Unit 5: Progress involves exposing ourselves to, and considering the impact of, forms of danger, harm, uncertainty or opportunity.

Unit Outline:

Big Question: Which event in Britain’s history had the most impact in bringing about Democracy for all?   

What am I learning? You will learn about the growth of Democracy in Britain and about key events which pushed forward its development. You will consider how the democracy we have today came into existence. You will identify which event you believe was the most important in pushing forward democracy between 1215 and today.

How will I learn? You will come to understand the details of and impact of a range of events from the story of democratisation within Britain. You will work as a Learning Set to complete a detailed information table applying your Source analysis, Research & Record skills. You will use this table to help you to present your Knowledge Understanding and Skills in the form of a forum debate and in an A3 diagram (no essay this time YAY).

Why am I learning this? Democracy is a hugely important political idea which shapes our world, politically, socially and economically. Wars have been fought over democracy, with the ongoing conflict within Syria an example of this. Britain is considered to be one of the most democratic countries in the world, but what made us this? Democracy is still debated today even in Britain. For example most (not all) 18 year olds have the vote today but should 16 or 14 year olds? The recent EU referendum, Yes or No, what is that all about? We will also link to English and the idea of different form of democracy as Utopias or Dystopias (think back to Unit 1 and Maslow’s hierarchy and your civilisations). 

How will I be assessed? The particular skill being assessed is Communication of the past: Change and Continuity. You will explore the question: Which event in Britain’s history had the most impact in bringing about Democracy for all? By the end of the unit you will present your KUS through a debate and in the form of a diagram presented to your learning Set, Class, Year and then showcased to the whole school on the digital signage. The best will be tweeted to the world. 

To help you move your learning forward we have organised the following Home Learning:

Week 1: What led to the growth of Democracy in England? (Complete on Google Docs and share with your teacher and Learning Set) 

Week 2: research and complete 2-4 of the next events on the note taking sheet (see class slides and exercise books to help)

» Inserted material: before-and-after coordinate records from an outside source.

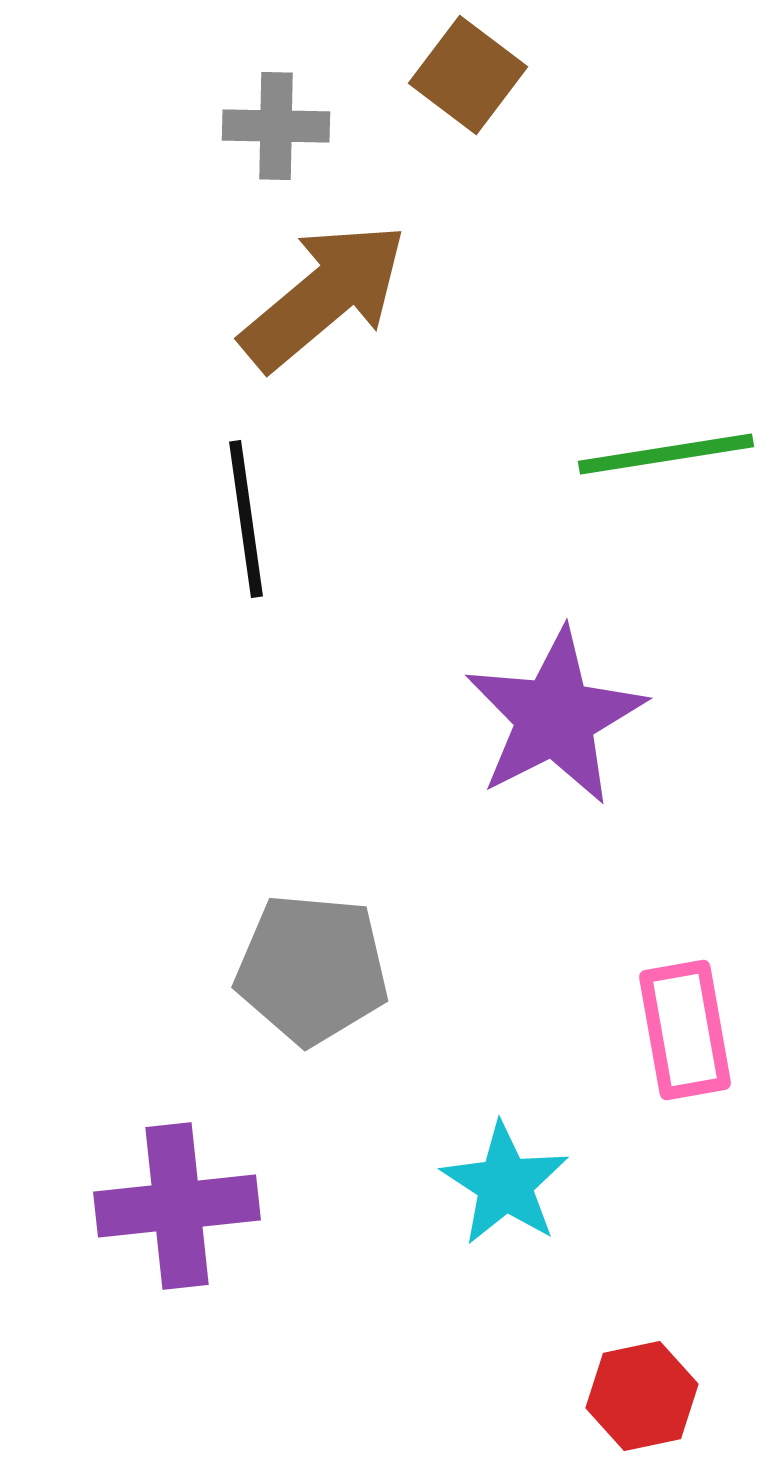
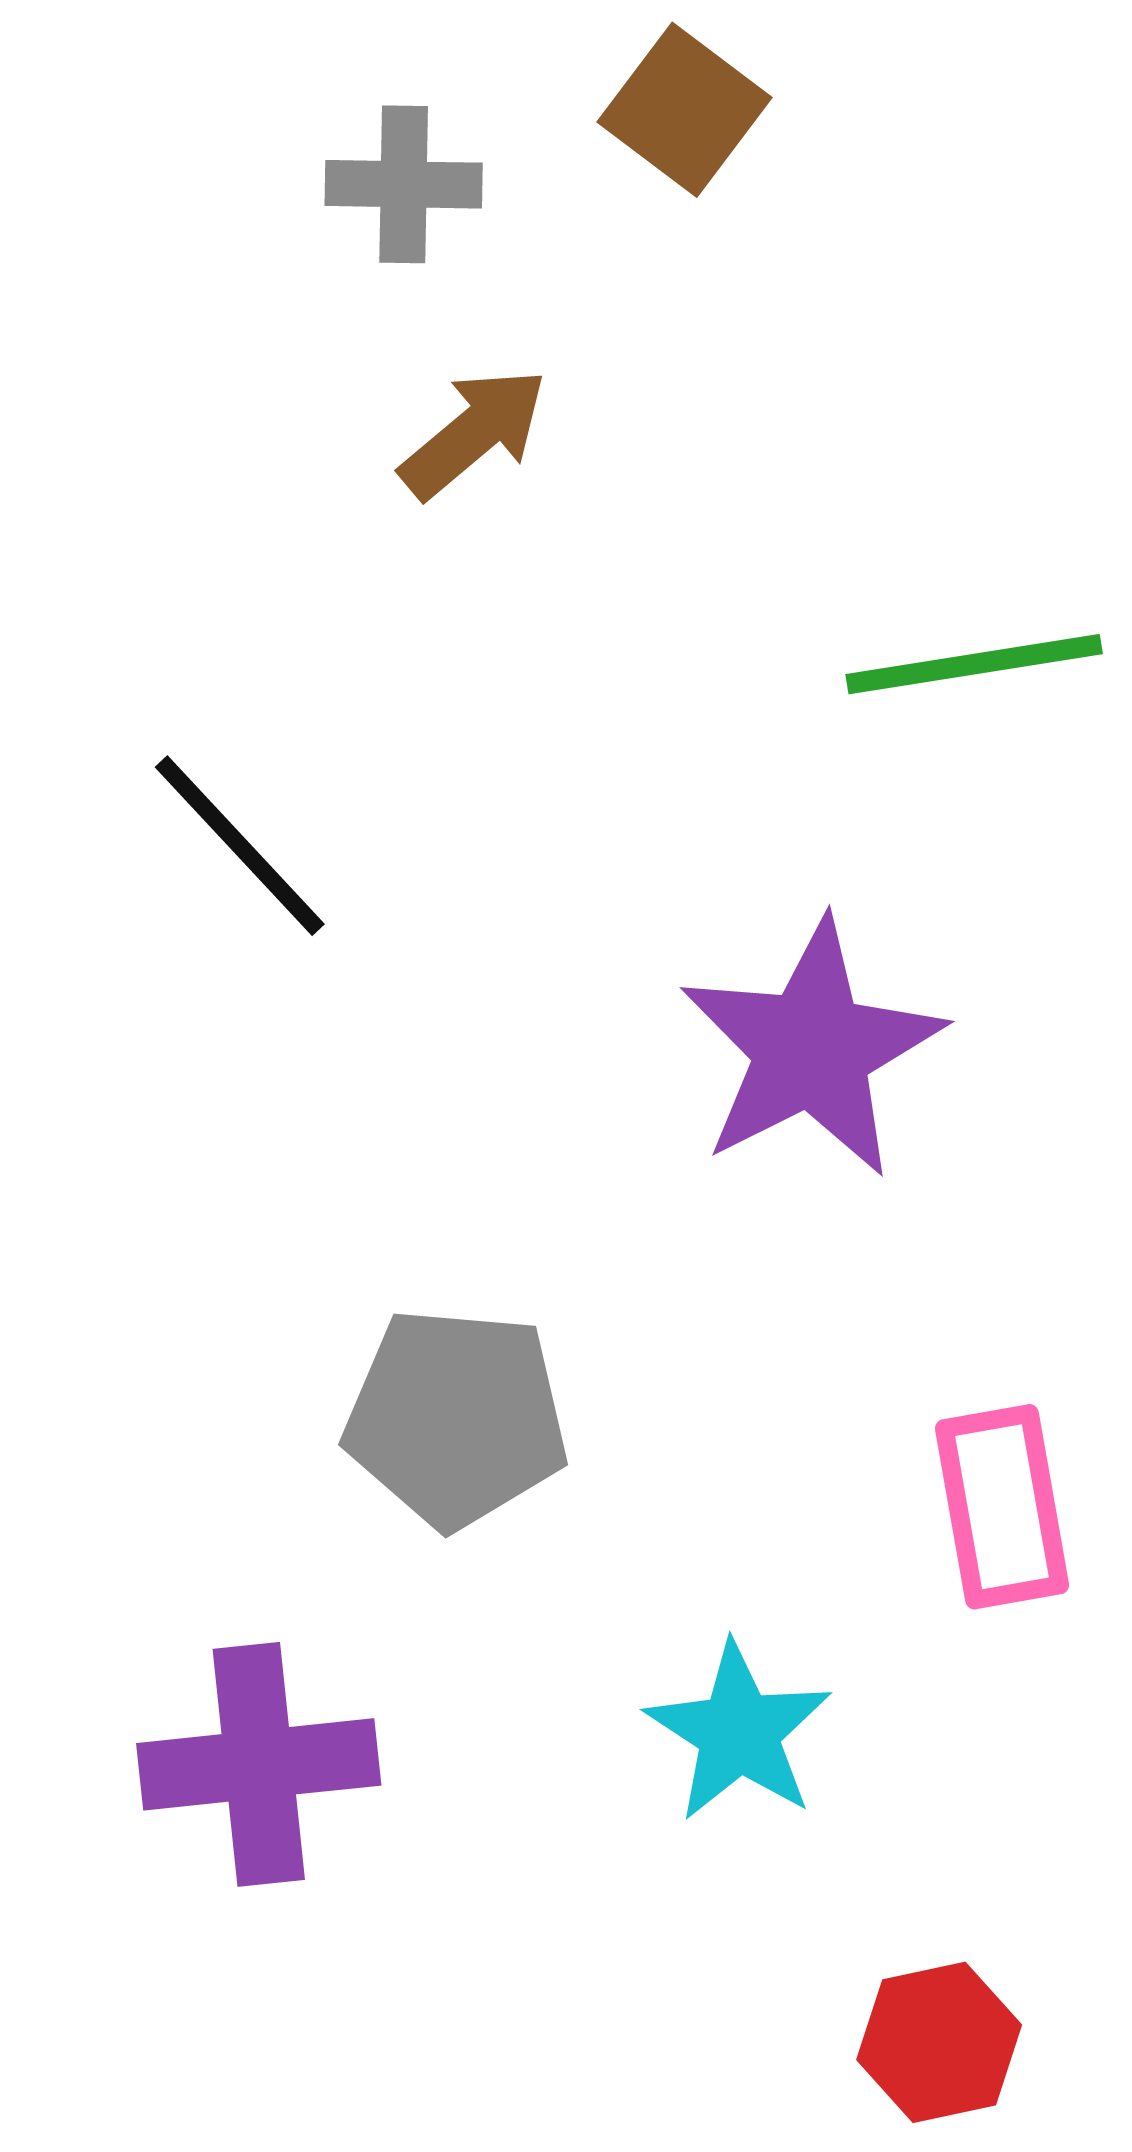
brown arrow: (324, 296) -> (474, 433), size x0.6
black line: (246, 519) -> (240, 846), moved, turned -35

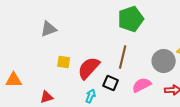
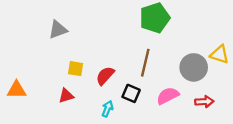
red semicircle: (89, 68) -> (105, 76), size x0.7
red triangle: (47, 97) -> (66, 96), moved

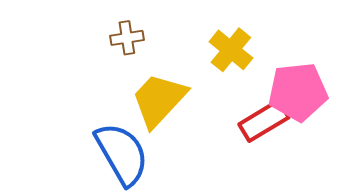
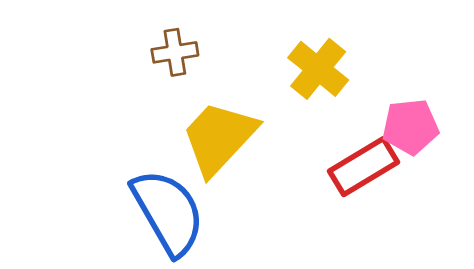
pink pentagon: (298, 92) -> (410, 127), size x0.7

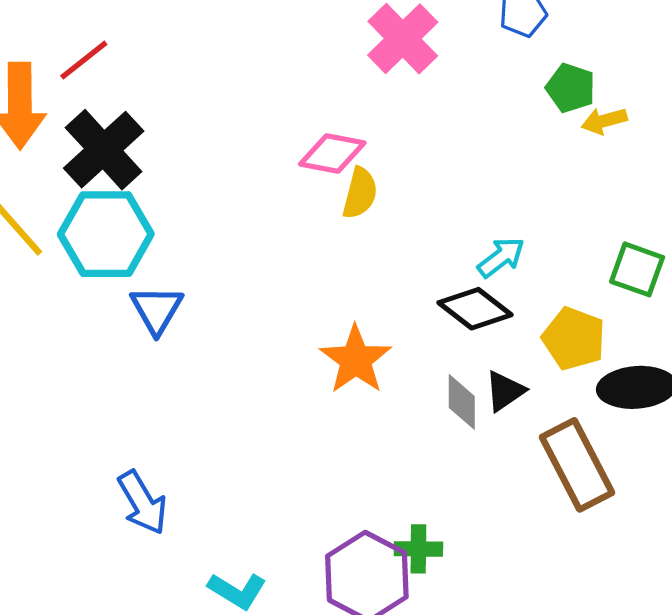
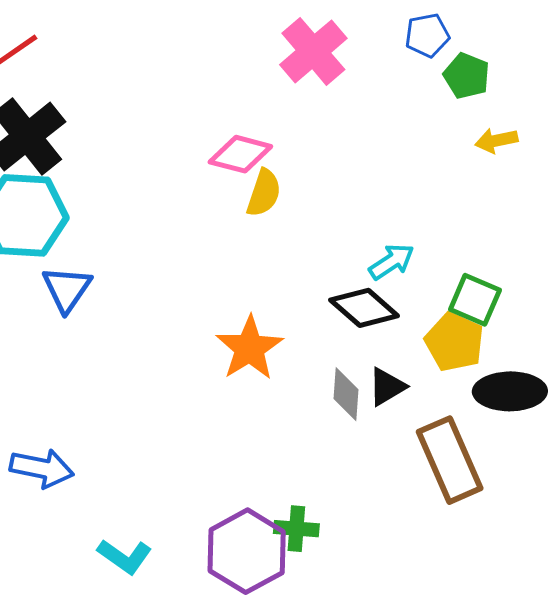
green pentagon: (571, 88) -> (467, 76), moved
green square: (637, 269) -> (475, 300), moved
blue arrow: (143, 503) -> (42, 468), turned -52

Week 3: research and complete outstanding events on the note taking sheet (see class slides and exercise books)

Week 4: complete the first draft of the A3 diagram (see class slides) ensuring the diagram meets the I can descriptors below and in your books. Revise for the 40 question Knowledge Test (see questions below).

Week 5: complete the final draft of the A3 diagram (see class slides) ensuring the diagram meets the I can descriptors below.


 

Self Assessment: I Cans…

Working at Describing-Applying Level

  • describe 3 or more changes in democracy using a range of factual examples.
  • show how causal factors (PIE-PSE) brought about changes in democracy.                                                                           
  • describe the historical significance of your chosen event in how it changed democracy.                                      
  • describe the relationship between your chosen event and today’s democracy.
  • communicate the above through a diagram, using words and images.

Working at Applying-Analysing Level

  • explain 3 or more changes in democracy using a range of factual examples.
  • explain how causal factors (PIE-PSE) brought about changes in democracy.                                                                           
  • explain the historical significance of your chosen event, using DBL, in how it changed democracy.                                      
  • explain the relationship between your chosen event and today’s democracy.
  • communicate the above through a diagram, using words and images.

Working at Analysing-Evaluating Level

  • analyse 3 or more changes in democracy using a range of factual examples.
  • analyse, through comparison, how causal factors (PIE-PSE) brought about changes in democracy.                                                                           
  • analyse the historical significance of your chosen event, using DBL and comparison to other events, in how it changed democracy.                                      
  • analyse the relationship between your chosen event and today’s democracy.
  • communicate the above through a diagram, using words and images.

 

Knowledge Test, new 10 Questions to add to the last 30 🙂

1, When was the Great Reform Act passed?

2, What is suffrage?

3, In 1830 Parliament was mostly made up of…..

  1. a)    Middle-class industrialists
  2. b)   Tory Landowner
  3. c)    Working class radical

4, What is Democracy?

5, When was the Peterloo Massacre?

6, When did the Rebecca Riots begin?

7, When were the Spa Field Riots?

8, A constituency is…..

  1. a)    a person that sits in Parliament.
  2. b)   an area of the country represented by an MP.
  3. c)    A choice in an election or other group decision.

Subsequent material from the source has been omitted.